Truth to tell, I would as soon celebrate our anniversary on June 21, but that day is inevitably hot and humid and not too celebration-worthy because of the weather. Every December 8, I am almost tempted to rent another tuxedo and throw another wedding.


Peggy has many dozens of good qualities, and what's best about them all is how they complement my qualities. I love to shop for groceries
and Peggy seems to feel that grocery stores are just to go to in order to find and purchase groceries (go figure!). I love to cook. Peggy loves a clean, straight house and keeps ours neat as a pin. I don't have any other good qualities beyond cooking and being able to reach stuff on the top shelves, but Peggy doesn't mind. We have fun rooting through antiques (in antique stores or in my sock drawer) and we get a real boot this time of year from loading up the pick'em up truck with some Christmas CDs and riding around looking at people's outdoor light displays. You can't name a Christmas variety TV show that we won't watch and thoroughly enjoy together, and we each have our favorite TV giveaway show: "The Price Is Right" for me, and "Oprah" for her. And, for crying out loud, we both love anchovies!



Now and again, a young couple will ask us how our marriage has avoided the rocky shoals of breakup, separation, divorce and gunfire that have marked the relationships of so many others (Guy and Madonna, Jennifer and Brad, Kneel and Pray), and the first thing I tell them is to get rid of jealousy, as it is the most destructive force to any relationship, to my mind. The second thing I tell them is that "Rocky Shoals" was, coincidentally, one of my on-air names back in the day (as were "Oliver Clothesoff" and "Heywood Jahugmi.") At a conservative estimate, 90% of my friends are female, yet Peggy never ever worries that I am up to any out-of-house macking. (As IF!) And for those who say that others tell them not to rush into marriage ("Married in haste, repent at leisure" - William Congreve, 1693), I say, "The heart wants what the heart wants." (Woody Allen, 1993.)

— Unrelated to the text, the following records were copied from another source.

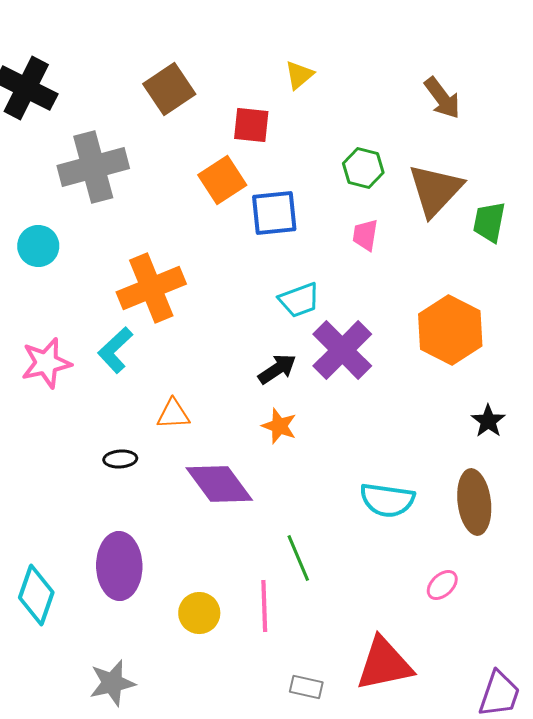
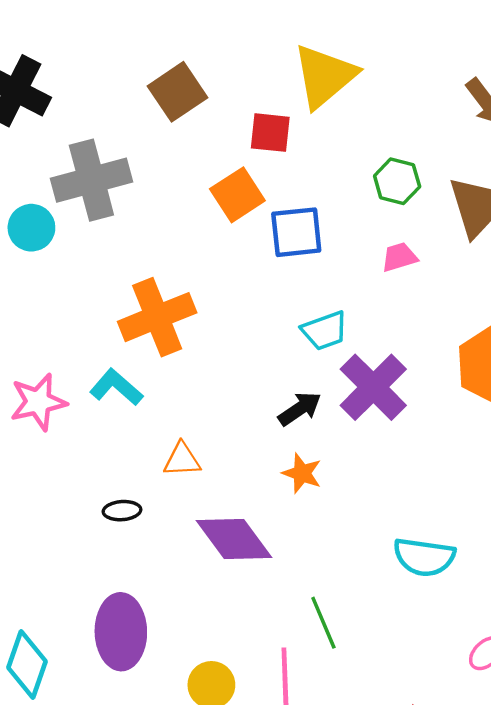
yellow triangle: (299, 75) -> (325, 76), size x2.0
pink trapezoid: (365, 235) -> (399, 257), turned 64
cyan circle: (38, 246) -> (31, 228), moved
cyan L-shape: (115, 350) -> (116, 387), turned 84

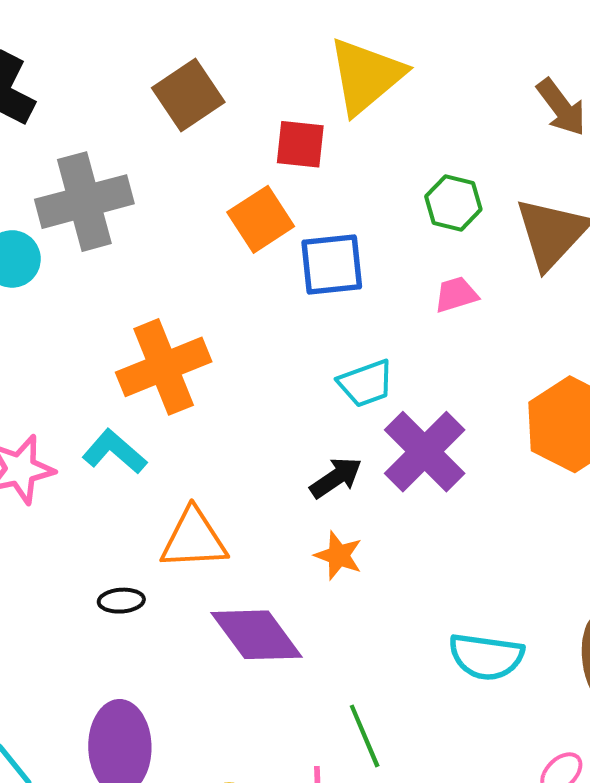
orange triangle: (182, 460) -> (194, 539), size x1.5

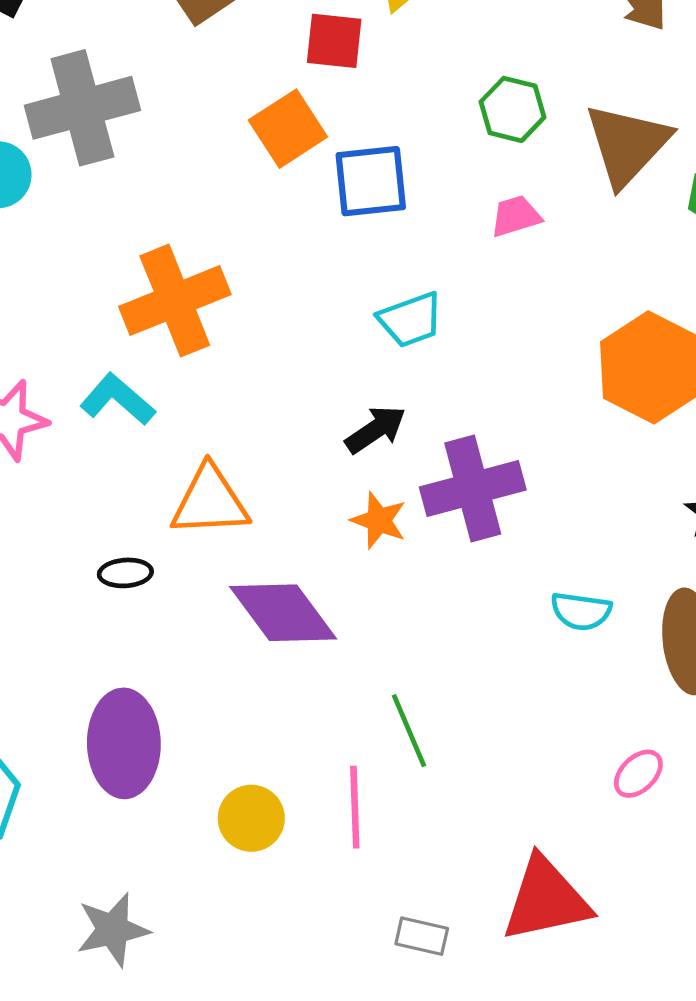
purple cross: (425, 452) -> (473, 489), moved, turned 30
cyan semicircle: (486, 657) -> (581, 611), moved, size x0.7

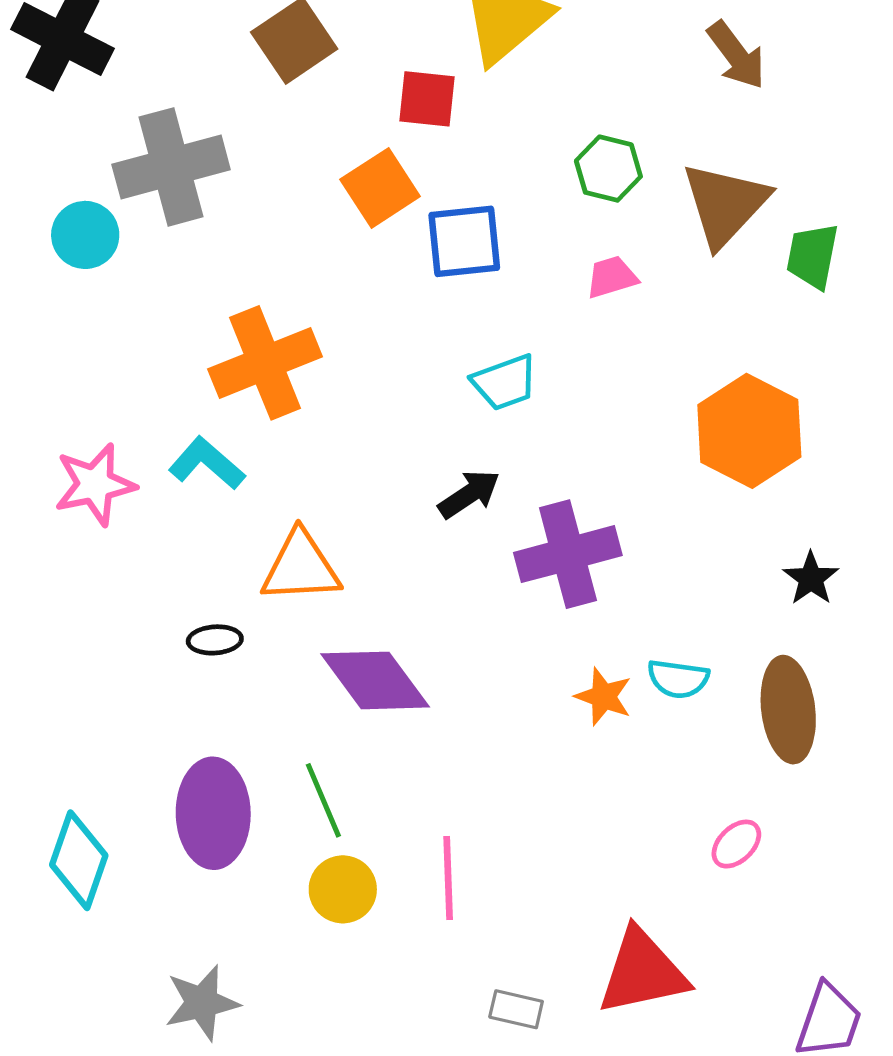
orange star: (379, 520) -> (604, 697), moved
green line: (409, 731) -> (323, 800), moved

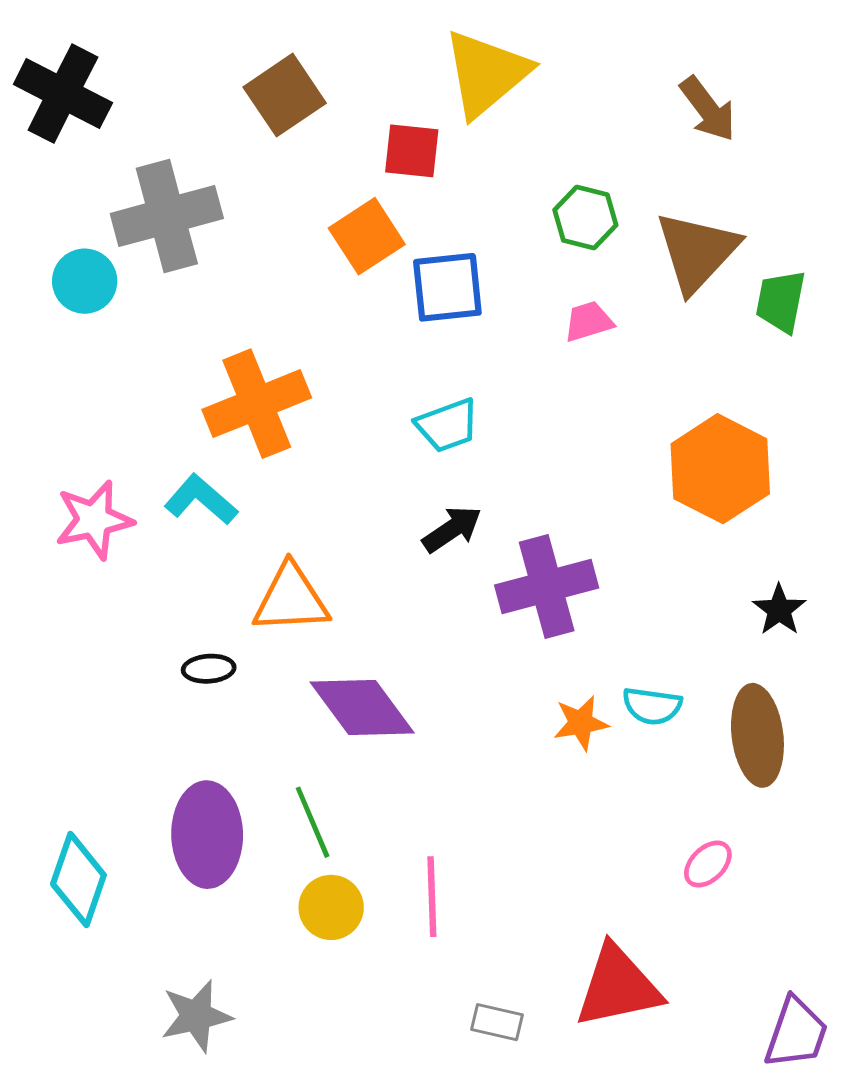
cyan trapezoid: (505, 382) -> (447, 425), moved
orange star: (604, 697) -> (581, 723), turned -30

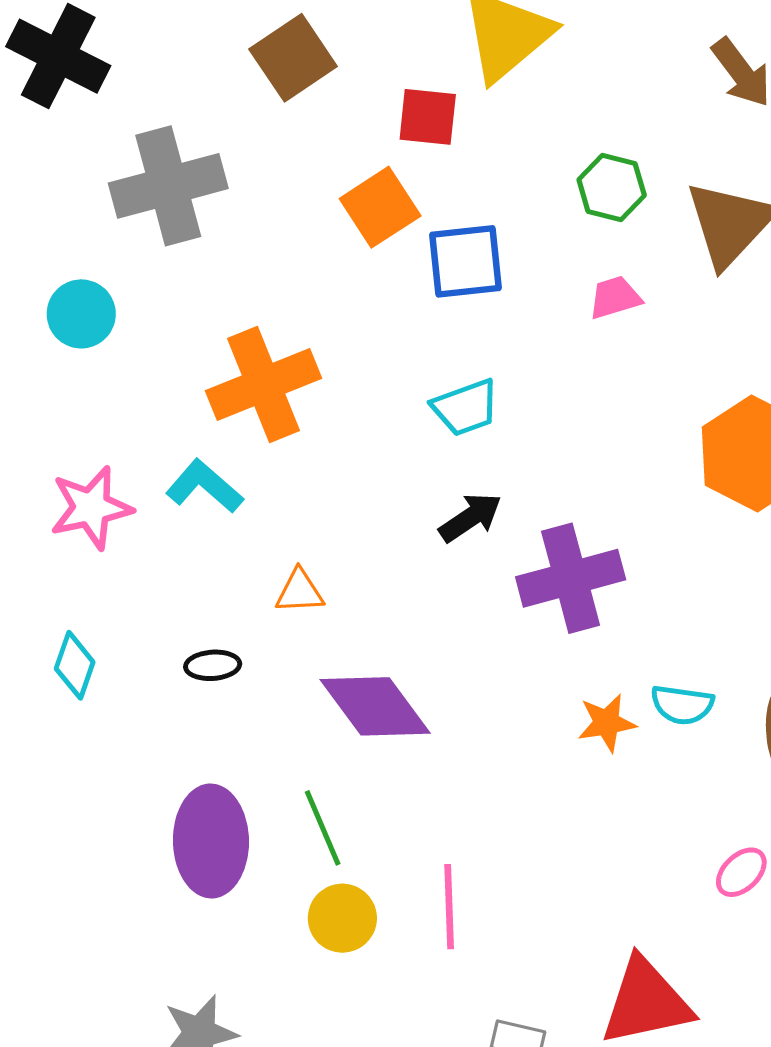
cyan circle: (85, 281) -> (81, 314), moved
orange triangle: (291, 599) -> (300, 591), size x0.6
cyan diamond: (78, 880) -> (75, 665), moved, size x0.7

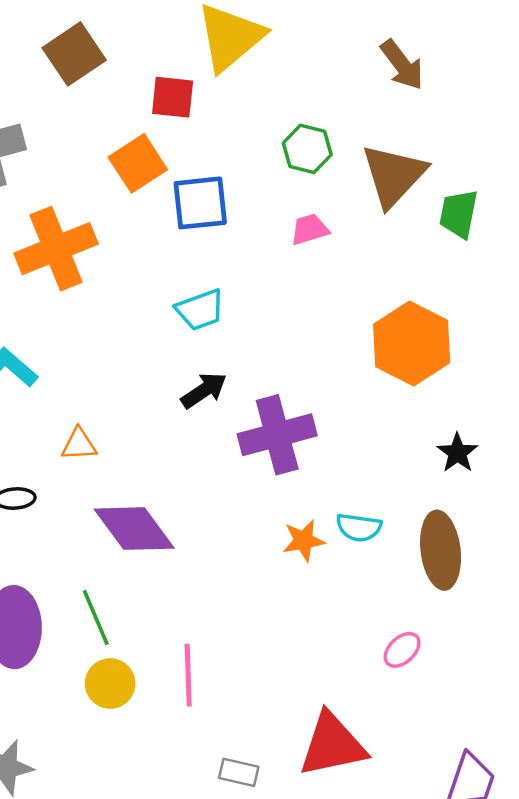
orange cross: (263, 385) -> (56, 249), moved

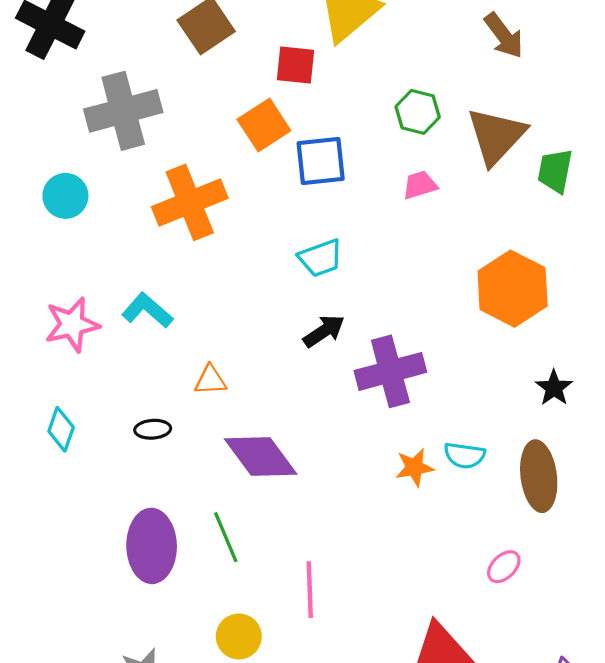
yellow circle: (110, 684) -> (239, 636), moved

My heart wants Peggy. We have laughed together for 35 years. Even after the briefest of times apart in malls, medical offices and family gatherings, my heart still skips that same old beat when I glimpse her again. We talk on the phone a couple of times per workday and look forward to time together every evening. I am not like most people - some will tell you that there ain't another like me this side of Bedlam - but I go to bed every night giving thanks to God for 35 years of a lovely love, and humbly asking for 35 million more.


I love you, Peggy. Thanks for loving me.